■ What this task involves
Look for the string "will" in the data below, and copy each line that holds it.

■ Saved data entries
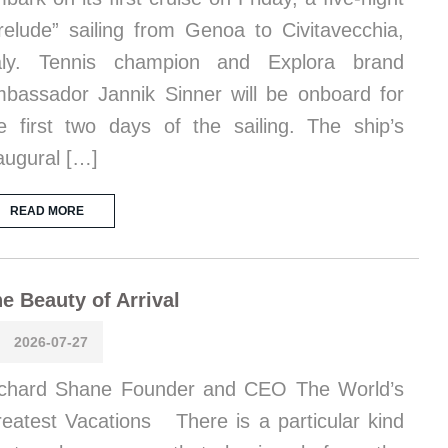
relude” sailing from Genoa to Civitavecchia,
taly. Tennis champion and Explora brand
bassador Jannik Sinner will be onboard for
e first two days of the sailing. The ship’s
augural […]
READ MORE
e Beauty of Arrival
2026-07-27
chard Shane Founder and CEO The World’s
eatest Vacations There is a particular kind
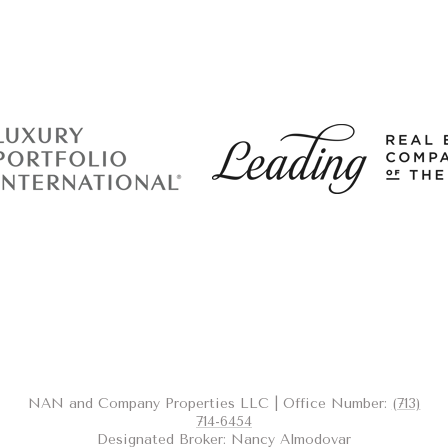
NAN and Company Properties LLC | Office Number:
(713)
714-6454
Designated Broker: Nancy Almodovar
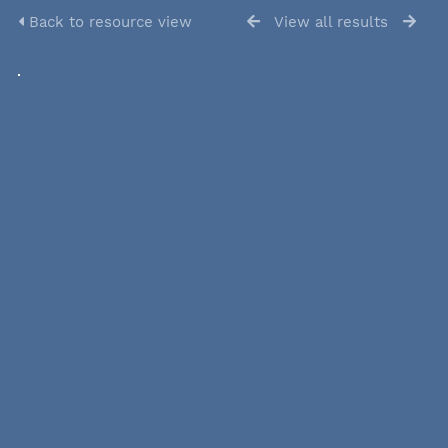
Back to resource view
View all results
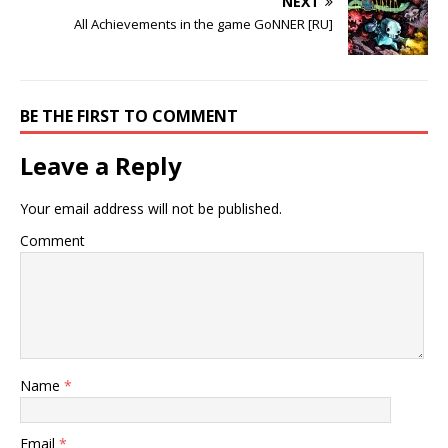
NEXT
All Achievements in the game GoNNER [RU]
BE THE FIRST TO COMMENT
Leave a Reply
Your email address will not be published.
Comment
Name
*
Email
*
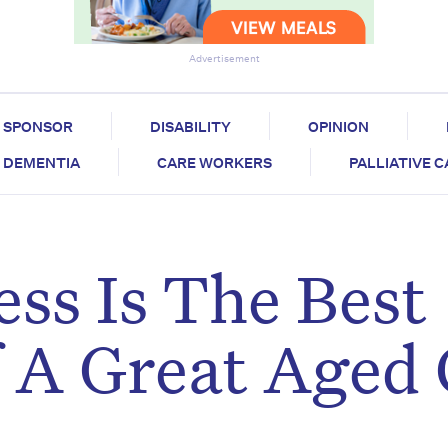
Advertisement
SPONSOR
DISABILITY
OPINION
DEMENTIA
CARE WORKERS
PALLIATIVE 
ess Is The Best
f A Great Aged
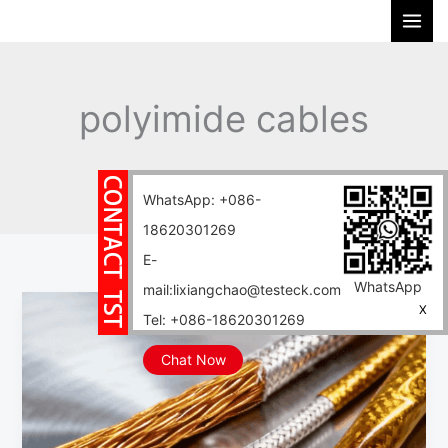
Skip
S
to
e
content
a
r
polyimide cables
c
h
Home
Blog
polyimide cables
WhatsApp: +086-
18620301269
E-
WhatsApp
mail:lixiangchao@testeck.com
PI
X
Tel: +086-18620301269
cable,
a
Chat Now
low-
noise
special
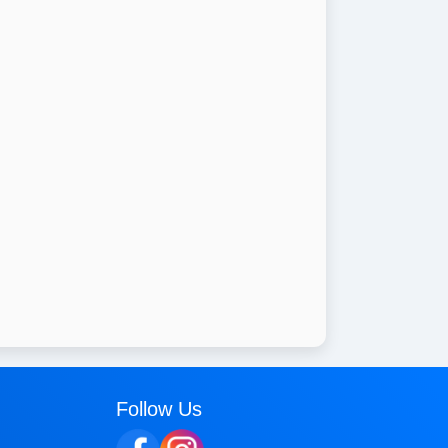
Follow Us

---

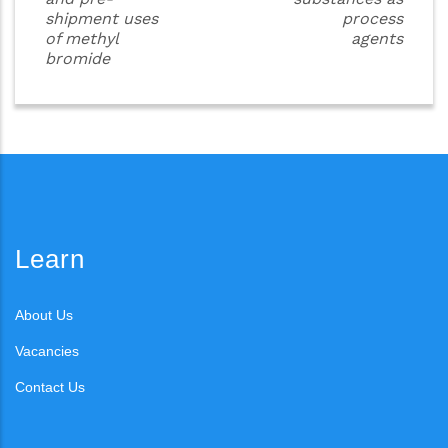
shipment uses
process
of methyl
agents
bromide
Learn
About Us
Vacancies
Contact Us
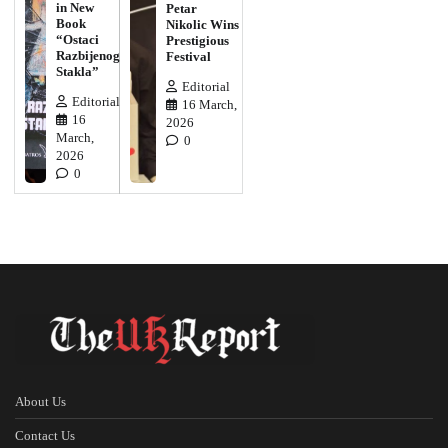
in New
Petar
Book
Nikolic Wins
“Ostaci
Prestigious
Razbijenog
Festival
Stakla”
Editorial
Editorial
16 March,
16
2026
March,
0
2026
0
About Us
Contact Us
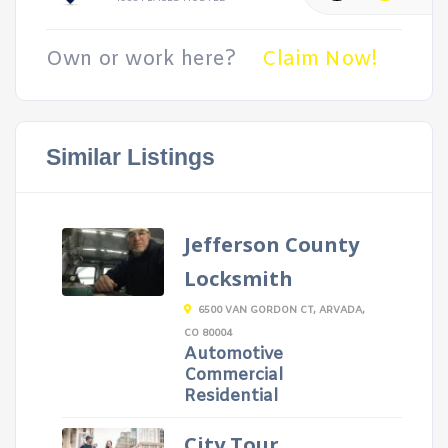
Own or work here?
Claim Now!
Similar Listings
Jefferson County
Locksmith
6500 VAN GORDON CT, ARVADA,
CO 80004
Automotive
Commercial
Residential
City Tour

■ Reply to the task
bassador Jannik Sinner will be onboard for
Your email address will not be published.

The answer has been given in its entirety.